MATERIAL SHOWN
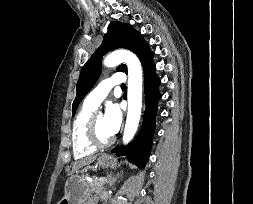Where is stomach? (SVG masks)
Instances as JSON below:
<instances>
[{"label":"stomach","instance_id":"1","mask_svg":"<svg viewBox=\"0 0 253 204\" xmlns=\"http://www.w3.org/2000/svg\"><path fill=\"white\" fill-rule=\"evenodd\" d=\"M98 164L103 168L112 167L114 158L107 154H102L98 160ZM65 194L58 204H86L92 197L88 182L84 175L71 174L65 182Z\"/></svg>","mask_w":253,"mask_h":204}]
</instances>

DIRECTIONS FOR THIS TASK
Repeat the entries above exactly as written, but not their pictures.

SOLUTION FOR THIS PROBLEM
Where is stomach? (SVG masks)
Instances as JSON below:
<instances>
[{"label":"stomach","instance_id":"1","mask_svg":"<svg viewBox=\"0 0 253 204\" xmlns=\"http://www.w3.org/2000/svg\"><path fill=\"white\" fill-rule=\"evenodd\" d=\"M98 164L103 168L112 167L114 158L107 154H102L98 160ZM65 194L58 204H86L92 197L88 182L84 175L71 174L65 182Z\"/></svg>","mask_w":253,"mask_h":204}]
</instances>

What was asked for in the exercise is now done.